Employee benefits are increasingly relevant in today’s tight labor market. Companies need to offer competitive benefits packages to attract, retain and motivate employees. At the same time, retirement plan sponsors face growing challenges from litigation and regulation.
“If you’re a plan sponsor, you’re serving as a fiduciary. You want an airtight fiduciary process around you. But just as importantly, if you do it right, you provide a great benefit for your employees,” says Steve Wilt, CIMA, senior vice president and financial advisor at CAPTRUST.
While expert retirement plan advisors have been around a long time, their value has become more widely recognized over the past five years, he says.
Smart Business spoke with Wilt about how to find advanced retirement plan counsel.
What do you mean by ‘expert advisor’?
Expert advisors holistically help companies run their 401(k), pension or nonqualified benefit plans. They serve as a co-fiduciary. They monitor the investments and help employers build world-class benefits plans, while giving advice to the plan’s participants.
The right retirement advisor has a passion for helping employees.

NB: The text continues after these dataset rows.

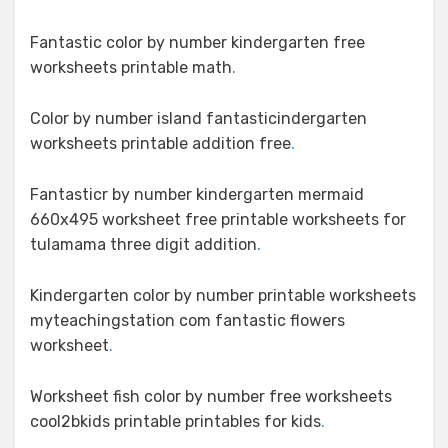
Fantastic color by number kindergarten free
worksheets printable math
.
Color by number island fantasticindergarten
worksheets printable addition free
.
Fantasticr by number kindergarten mermaid
660x495 worksheet free printable worksheets for
tulamama three digit addition
.
Kindergarten color by number printable worksheets
myteachingstation com fantastic flowers
worksheet
.
Worksheet fish color by number free worksheets
cool2bkids printable printables for kids
.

This is the largest pool of wealth most working Americans accumulate and manage in their lifetime. In today’s challenging markets, these employees can make mistakes if they don’t have good investment advice.

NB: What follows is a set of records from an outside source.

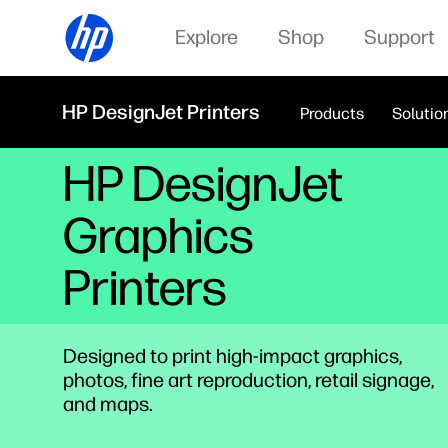
Explore
Shop
Support
HP DesignJet Printers
Products
Solutio
HP DesignJet
Graphics
Printers
Designed to print high-impact graphics,
photos, fine art reproduction, retail signage,
and maps.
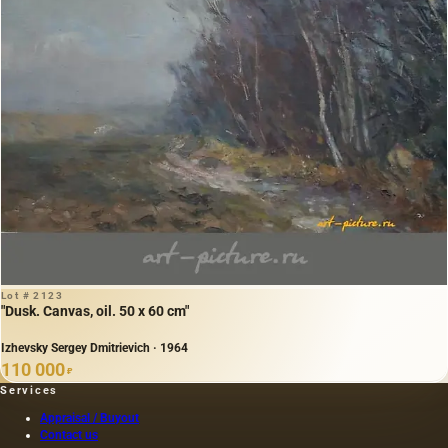
Lot # 2123
"Dusk. Canvas, oil. 50 x 60 cm"
Izhevsky Sergey Dmitrievich · 1964
110 000
₽
Services
Appraisal / Buyout
Contact us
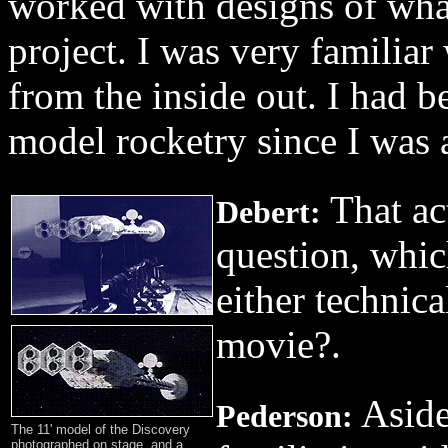
worked with designs of wha
project. I was very familiar
from the inside out. I had b
model rocketry since I was 
That ac
Debert:
question, whic
either technica
movie?.
Aside
Pederson:
The 11' model of the Discovery
photographed on stage, and a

A non-expert advisor may just monitor mutual funds without engaging completely in the retirement plan, connecting directly with plan participants or acting as a fiduciary.

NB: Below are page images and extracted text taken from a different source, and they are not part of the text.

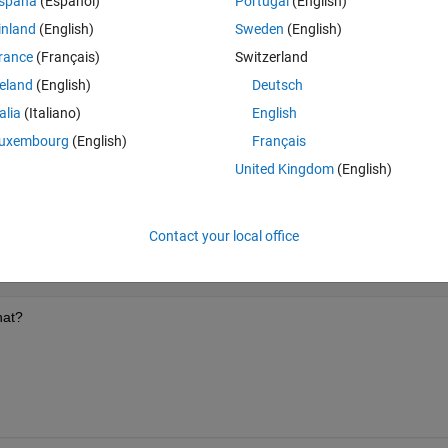
spaña
(Español)
Portugal
(English)
inland
(English)
Sweden
(English)
rance
(Français)
Switzerland
reland
(English)
Deutsch
talia
(Italiano)
English
8i,0.3+i,0+i,0+0.5i,0,0.1+0i,0.1+0.6i]);
uxembourg
(English)
Français
.9i,0.1+0.9i,0.1+0.7i]);
United Kingdom
(English)
Contact your local office
hat?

Why is it critical to hire a co-fiduciary?
Some advisors serve as a co-fiduciary and some don’t. Being a fiduciary is key to helping plan sponsors mitigate risk by ensuring their plans are developed with plan participants’ best interests in mind.
At the very least, plan sponsors may be overpaying in fees, not offering best-in-class funds or failing to provide timely advice to plan participants. The Department of Labor is also getting more involved with investigations. (It no longer calls them audits.) If you’re not doing things correctly, you may have to pay penalties or fines.
The worst-case scenario would be litigation. Increasingly, class action lawsuits are filed against large plans for excessive fees, improper monitoring of funds or not benchmarking their plans, which are all things an expert advisor can help plan sponsors with on an ongoing basis. Lawsuits also are starting to move into smaller plans.
However, these challenges are leading to better behaviors by plan sponsors, which helps employees through more reasonable costs, closely monitored funds and better-built retirement plans.
How do plan sponsors know whether their advisor is serving them well?
The best way to figure out if you have an expert advisor or not is to conduct due diligence. Meet with multiple advisors to ascertain what services they will offer. More specifically, benchmark your plan periodically. A good way to do this is through a request for proposal (RFP) that identifies three to five experts. Organizations like the Retirement Advisor Council provide template RFPs. Some base questions are:
- Are you serving as a fiduciary?
- How many plans do you service that are the same size as mine?
- What kind of fiduciary assurances does your firm carry?
- What support do you have? Do you have a centralized model to deliver that support?
Often, plans have been with the same advisor for years; that advisor may or may not be an expert, but the plan sponsor doesn’t know. That’s where they can get into trouble — by not benchmarking and documenting the process. It will become clear, as you go through the process, whether or not your advisor is elite.
What else should employers know?
There’s more than one type of elite expert on a retirement plan; stay away from advisors who dabble or work in the space part time. Along with a financial advisor or investment consultant, you’ll want an accounting firm for plan audits (if you have at least 100 plan participants), an ERISA attorney and an expert employee from human resources or finance. You want a solid team of people around you to manage the plan the right way and create differentiated value for your employees.